Values on the y-axis represent the pre-injection values (time 0) and the weekly post-injection values. Bars represent standard errors.

https://doi.org/10.1371/journal.pone.0025305.g001

Offspring survival

Over the survey period, 22 birds were found dead (18.3%), 70 were recorded as being alive (58.3%), and 28 were lost (23.3%). Neither courtship display activity in 2006 nor pre-injection display in 2007 predicted offspring survival. A stepwise Cox regression model only retained paternal age as significant predictor of offspring survival (χ21 = 7.76, p = 0.0053, hazard ratio = 0.6). The generalized linear mixed model provided the following results for the two years (display in 2006, F1,18 = 1.17, p = 0.2939; display in 2007 prior to the immune challenge, F1,18 = 1.98, p = 0.1761) (see table 1 for the full models).

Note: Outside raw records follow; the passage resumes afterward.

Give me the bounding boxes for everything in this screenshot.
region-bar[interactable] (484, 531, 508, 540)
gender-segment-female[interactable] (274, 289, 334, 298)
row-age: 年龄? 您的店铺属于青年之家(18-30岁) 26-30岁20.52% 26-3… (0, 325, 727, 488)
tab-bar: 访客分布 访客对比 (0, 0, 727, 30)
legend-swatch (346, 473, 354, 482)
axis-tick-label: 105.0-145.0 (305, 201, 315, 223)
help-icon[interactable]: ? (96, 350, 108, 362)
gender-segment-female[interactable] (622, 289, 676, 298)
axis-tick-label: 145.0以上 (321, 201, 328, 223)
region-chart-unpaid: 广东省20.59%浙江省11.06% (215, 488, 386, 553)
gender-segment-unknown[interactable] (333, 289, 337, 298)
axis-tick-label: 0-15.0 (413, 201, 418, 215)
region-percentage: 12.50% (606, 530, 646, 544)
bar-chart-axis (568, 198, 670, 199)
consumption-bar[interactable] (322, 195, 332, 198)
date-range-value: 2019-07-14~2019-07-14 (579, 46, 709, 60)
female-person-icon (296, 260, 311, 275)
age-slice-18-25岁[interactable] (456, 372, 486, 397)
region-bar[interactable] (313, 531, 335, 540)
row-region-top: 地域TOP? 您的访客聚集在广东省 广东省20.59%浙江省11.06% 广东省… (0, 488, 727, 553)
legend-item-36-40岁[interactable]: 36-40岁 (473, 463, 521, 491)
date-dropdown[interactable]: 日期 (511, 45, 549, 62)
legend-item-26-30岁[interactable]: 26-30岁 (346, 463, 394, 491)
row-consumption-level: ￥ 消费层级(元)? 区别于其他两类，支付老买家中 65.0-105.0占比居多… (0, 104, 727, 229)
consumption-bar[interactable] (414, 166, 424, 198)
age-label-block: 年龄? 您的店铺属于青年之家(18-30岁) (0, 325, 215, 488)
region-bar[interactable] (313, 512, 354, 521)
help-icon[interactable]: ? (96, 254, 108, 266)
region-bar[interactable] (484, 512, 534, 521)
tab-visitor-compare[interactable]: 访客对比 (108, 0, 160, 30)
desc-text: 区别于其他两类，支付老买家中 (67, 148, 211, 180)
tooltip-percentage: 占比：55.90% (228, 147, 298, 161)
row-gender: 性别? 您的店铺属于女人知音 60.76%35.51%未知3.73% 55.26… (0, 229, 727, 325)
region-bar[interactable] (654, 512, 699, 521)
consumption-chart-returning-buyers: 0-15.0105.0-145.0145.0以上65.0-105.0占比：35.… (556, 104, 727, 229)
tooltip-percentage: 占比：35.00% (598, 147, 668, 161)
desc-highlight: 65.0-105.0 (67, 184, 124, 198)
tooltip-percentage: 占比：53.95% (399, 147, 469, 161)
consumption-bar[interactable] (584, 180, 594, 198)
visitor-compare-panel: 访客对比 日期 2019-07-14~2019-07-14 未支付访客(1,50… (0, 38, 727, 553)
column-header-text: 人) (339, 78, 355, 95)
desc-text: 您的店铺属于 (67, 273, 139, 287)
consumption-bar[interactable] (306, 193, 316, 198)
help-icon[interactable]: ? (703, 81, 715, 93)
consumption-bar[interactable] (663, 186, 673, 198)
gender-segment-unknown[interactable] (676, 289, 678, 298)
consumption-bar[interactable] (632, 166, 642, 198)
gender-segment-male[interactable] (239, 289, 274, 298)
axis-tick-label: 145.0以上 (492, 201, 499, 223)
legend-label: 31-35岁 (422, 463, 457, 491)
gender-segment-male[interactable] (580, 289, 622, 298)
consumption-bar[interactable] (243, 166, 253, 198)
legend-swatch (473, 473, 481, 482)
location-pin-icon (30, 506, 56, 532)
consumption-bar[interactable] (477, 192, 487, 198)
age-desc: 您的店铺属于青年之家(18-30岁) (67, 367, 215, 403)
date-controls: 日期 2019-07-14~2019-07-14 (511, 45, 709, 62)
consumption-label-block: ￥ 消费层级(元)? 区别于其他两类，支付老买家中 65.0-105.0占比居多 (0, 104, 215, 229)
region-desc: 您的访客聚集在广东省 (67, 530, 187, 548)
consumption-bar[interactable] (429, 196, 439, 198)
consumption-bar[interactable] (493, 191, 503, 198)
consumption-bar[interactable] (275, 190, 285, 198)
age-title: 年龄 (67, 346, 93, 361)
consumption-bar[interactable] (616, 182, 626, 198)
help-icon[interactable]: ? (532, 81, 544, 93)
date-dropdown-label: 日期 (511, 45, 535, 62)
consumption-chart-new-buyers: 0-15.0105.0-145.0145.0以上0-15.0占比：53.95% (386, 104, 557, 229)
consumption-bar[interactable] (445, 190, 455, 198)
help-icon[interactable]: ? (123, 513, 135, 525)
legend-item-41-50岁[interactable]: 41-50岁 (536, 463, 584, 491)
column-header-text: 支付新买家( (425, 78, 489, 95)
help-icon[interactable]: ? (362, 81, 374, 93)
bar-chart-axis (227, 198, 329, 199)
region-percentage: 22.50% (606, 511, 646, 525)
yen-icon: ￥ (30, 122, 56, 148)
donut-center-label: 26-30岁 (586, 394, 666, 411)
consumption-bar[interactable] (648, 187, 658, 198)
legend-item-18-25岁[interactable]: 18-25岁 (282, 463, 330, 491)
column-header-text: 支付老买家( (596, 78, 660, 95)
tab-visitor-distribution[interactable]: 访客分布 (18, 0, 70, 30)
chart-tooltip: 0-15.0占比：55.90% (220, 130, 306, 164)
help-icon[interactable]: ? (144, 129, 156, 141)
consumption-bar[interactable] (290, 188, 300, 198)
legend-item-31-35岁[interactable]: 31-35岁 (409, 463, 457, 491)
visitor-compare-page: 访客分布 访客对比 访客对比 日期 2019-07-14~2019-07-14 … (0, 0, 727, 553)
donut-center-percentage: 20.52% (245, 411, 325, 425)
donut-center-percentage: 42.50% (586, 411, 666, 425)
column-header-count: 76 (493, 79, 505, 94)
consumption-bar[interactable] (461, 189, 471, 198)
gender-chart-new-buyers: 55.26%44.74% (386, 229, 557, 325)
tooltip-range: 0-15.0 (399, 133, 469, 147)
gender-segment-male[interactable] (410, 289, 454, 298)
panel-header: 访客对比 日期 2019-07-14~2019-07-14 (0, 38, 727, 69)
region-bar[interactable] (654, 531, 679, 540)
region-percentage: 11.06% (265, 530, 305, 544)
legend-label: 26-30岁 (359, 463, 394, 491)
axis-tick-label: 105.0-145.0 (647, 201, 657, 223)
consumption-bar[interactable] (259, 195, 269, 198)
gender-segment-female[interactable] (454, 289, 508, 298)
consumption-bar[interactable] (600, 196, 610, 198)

On the contrary, the capacity of sires to withstand the inflammatory challenge in 2007, as assessed by the difference in courtship display, significantly contributed to explain offspring survival whatever the model used (Cox regression and generalized linear mixed model, Tables 2 and 3). As expected, sires that coped with the inflammatory challenge by maintaining their display rate sired offspring with significantly better survival prospects (Fig. 2a). The age of the sire was also correlated with offspring survival in both models: the older the sire the better the survival of offspring (Fig. 2b). The age of the mother was negatively correlated with offspring survival but only in the Cox regression model (Table 3). Offspring sex, offspring body mass and age at release did not predict offspring survival in either model.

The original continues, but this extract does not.